Volume 22, Number 50 | The Newspaper of Lower Manhattan | April 23 - 29, 2010
Engine 4 fire company looks primed to be cut
By Robert Voris
Scores of firefighters from companies throughout Lower Manhattan rallied Wednesday morning outside Engine Company 4 against Mayor Bloomberg’s proposal to eliminate as many as 62 fire companies on July 1.
“It is morally wrong to balance the budget on our most vulnerable citizens, our elderly and our children,” said Lt. Edward Boles, treasurer of the Uniformed Fire Officers Association. “We say, ‘No!’” The crowd of firefighters behind him shouted out ‘no’ in unison.
While the houses to be closed have not been identified, Engine Company 4 was set to be shuttered last year, before it was saved with money from the City Council’s discretionary fund.
Borough President Scott Stringer said the new proposal was a “real slap in the face to the City Council.” Stringer characterized the firehouse cuts as a stopgap measure, saying that “there’s no long-range plan here” that will properly prioritize the F.D.N.Y. in the city’s budget.
The choice of Engine Company 4 for the rally was no accident. The firehouse is set within the Financial Square skyscraper on South St., less than a mile from the World Trade Center site. The company was on the scene at a seven-alarm fire on Grand St. last Sunday that left one person dead and more than 200 homeless.
“With all the needs and growing population of Lower Manhattan, now is not the time to be eliminating essential life-saving services here,” Councilmember Margaret Chin, who attended the rally, said in a statement.
Steve Ritea, an F.D.N.Y. spokesman, said that the rally was “premature.” He noted that the proposed closures before the Council were preliminary, and no houses were specified.
The city had 73 fire fatalities in 2009, the fewest since 1919 and department records showed a record response time.

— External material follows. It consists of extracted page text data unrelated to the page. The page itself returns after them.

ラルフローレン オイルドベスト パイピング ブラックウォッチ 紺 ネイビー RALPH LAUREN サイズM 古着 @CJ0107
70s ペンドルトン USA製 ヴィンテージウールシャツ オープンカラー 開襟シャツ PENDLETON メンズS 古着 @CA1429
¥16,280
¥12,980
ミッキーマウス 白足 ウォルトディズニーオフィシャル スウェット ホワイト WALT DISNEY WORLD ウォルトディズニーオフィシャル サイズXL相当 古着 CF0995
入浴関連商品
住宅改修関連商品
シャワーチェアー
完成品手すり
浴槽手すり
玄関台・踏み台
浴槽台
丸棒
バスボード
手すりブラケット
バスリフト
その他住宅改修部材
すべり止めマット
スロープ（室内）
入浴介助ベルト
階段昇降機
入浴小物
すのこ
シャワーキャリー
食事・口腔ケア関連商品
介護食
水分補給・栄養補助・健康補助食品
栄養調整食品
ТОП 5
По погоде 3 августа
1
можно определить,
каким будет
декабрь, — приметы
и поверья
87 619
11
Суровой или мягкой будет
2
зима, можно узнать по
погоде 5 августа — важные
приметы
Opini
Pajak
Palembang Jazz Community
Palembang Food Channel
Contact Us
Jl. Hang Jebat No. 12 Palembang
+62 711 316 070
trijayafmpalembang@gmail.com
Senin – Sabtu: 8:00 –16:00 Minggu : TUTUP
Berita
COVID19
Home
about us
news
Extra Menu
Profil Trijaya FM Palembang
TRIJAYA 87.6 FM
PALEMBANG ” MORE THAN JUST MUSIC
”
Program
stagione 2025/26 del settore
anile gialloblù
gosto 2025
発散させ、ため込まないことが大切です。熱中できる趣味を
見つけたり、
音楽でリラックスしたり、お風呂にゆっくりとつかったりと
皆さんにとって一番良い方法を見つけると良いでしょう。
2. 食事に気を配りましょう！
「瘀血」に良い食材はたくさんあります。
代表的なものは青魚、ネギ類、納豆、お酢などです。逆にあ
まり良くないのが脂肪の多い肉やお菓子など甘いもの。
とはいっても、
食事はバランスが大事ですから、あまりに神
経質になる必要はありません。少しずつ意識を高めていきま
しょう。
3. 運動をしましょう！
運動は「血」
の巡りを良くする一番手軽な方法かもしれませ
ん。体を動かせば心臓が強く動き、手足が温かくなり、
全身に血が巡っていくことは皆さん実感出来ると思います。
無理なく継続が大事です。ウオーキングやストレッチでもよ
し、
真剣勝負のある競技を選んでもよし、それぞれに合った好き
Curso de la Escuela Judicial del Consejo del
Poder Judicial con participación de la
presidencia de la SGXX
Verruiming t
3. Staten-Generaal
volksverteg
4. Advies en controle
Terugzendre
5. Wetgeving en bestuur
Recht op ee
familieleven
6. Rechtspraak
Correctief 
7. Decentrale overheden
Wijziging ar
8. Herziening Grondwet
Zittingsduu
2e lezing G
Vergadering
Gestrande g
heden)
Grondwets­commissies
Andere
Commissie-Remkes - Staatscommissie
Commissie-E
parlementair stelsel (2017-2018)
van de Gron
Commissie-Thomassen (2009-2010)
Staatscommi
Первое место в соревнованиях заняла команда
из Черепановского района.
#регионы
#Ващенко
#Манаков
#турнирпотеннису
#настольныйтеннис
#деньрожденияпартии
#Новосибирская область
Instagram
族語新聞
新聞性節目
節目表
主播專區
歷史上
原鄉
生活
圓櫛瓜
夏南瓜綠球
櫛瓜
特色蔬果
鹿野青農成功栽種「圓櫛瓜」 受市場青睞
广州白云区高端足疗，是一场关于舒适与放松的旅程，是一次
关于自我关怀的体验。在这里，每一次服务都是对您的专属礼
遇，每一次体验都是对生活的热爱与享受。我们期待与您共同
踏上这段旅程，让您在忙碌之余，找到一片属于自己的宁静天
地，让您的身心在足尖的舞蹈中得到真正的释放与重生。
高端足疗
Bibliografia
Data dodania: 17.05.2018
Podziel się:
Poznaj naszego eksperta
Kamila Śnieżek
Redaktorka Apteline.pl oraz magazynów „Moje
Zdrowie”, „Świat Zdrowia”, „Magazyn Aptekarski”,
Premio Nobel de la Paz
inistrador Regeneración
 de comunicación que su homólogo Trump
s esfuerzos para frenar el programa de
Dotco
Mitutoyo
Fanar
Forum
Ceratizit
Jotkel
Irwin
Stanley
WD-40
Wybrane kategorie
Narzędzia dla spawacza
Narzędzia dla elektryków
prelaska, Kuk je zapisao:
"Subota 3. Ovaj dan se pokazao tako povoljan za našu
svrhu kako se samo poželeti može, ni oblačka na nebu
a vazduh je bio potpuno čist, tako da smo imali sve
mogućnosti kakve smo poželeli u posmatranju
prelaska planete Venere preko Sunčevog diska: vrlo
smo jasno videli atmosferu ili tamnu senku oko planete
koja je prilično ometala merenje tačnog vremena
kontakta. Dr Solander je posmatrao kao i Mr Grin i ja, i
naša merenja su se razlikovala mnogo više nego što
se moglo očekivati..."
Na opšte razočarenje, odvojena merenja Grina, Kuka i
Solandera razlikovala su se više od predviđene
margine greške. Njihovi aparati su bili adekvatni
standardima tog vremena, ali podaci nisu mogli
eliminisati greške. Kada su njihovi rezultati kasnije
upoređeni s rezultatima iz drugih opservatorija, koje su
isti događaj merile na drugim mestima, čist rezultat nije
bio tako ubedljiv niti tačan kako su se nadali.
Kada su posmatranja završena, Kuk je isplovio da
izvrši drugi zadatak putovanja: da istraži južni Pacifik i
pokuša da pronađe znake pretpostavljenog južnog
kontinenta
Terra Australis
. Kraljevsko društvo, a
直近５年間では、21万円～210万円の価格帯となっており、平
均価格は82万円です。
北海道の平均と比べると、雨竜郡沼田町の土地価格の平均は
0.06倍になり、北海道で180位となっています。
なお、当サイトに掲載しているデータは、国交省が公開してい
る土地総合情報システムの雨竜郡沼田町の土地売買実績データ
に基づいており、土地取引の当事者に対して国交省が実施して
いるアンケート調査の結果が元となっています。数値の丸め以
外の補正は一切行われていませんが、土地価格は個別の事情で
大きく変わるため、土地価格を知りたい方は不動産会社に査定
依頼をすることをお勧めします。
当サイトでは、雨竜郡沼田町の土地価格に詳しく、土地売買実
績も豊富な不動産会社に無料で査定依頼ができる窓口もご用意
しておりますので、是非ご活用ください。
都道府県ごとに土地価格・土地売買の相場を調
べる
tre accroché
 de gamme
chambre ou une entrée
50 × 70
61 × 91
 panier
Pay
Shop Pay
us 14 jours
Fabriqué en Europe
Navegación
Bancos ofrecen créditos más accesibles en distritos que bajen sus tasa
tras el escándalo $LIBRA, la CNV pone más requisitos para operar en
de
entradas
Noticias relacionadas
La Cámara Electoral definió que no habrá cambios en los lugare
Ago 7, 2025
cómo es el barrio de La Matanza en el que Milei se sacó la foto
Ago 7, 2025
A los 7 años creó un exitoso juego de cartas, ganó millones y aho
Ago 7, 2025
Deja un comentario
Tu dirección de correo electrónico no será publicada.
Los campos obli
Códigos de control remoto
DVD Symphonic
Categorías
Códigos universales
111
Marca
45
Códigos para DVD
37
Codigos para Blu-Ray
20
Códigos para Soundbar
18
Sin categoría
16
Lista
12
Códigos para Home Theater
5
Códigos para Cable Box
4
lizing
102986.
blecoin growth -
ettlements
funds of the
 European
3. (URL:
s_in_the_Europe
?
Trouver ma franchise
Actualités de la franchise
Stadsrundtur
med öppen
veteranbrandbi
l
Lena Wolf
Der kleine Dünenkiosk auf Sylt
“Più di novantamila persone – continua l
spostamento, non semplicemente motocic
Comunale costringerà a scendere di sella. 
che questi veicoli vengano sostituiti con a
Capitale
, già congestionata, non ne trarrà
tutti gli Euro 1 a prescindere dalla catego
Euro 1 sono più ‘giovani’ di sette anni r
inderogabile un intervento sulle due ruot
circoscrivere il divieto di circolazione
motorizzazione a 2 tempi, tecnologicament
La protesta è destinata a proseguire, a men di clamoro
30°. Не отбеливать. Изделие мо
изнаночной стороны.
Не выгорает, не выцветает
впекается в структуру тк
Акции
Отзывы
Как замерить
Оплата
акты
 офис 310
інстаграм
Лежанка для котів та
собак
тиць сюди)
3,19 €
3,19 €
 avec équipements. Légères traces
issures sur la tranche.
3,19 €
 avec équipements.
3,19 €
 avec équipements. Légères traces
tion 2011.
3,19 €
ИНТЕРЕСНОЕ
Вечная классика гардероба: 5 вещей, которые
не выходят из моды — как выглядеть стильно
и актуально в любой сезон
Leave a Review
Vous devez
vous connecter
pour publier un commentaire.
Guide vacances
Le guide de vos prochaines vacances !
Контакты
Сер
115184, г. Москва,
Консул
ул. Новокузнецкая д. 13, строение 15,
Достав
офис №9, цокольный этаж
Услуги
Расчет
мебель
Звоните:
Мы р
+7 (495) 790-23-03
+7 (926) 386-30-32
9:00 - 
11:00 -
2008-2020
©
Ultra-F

But Rocky Raimondi, a firefighter at Ladder Company 18 on Pitt St., said that firefighters today do a great deal more than fight fires.
“Engine 4’s an E.M.S. engine, so they’re trained as first-responders,” he said as the crowd of firefighters, many of them dressed for an afternoon softball game, milled in the driveway. “This house closes, you’ve got Engine 6 and Engine 10 to cover narrow streets on an isolated peninsula with heavy traffic and a daytime population of a million. How’s that going to work?”
At nearby Elevated Acre square public plaza, Annabelle Holguin, 33, was shepherding her class of 10 toddlers from Trinity Pre-school. Even with two other engine companies nearby, she agreed with Raimondi’s assessment.
“I think it’s going to make it less safe,” she said. “There’s just so many people down here every day. The people who live here, the workers, all the kids. I mean, these buildings are just huge.”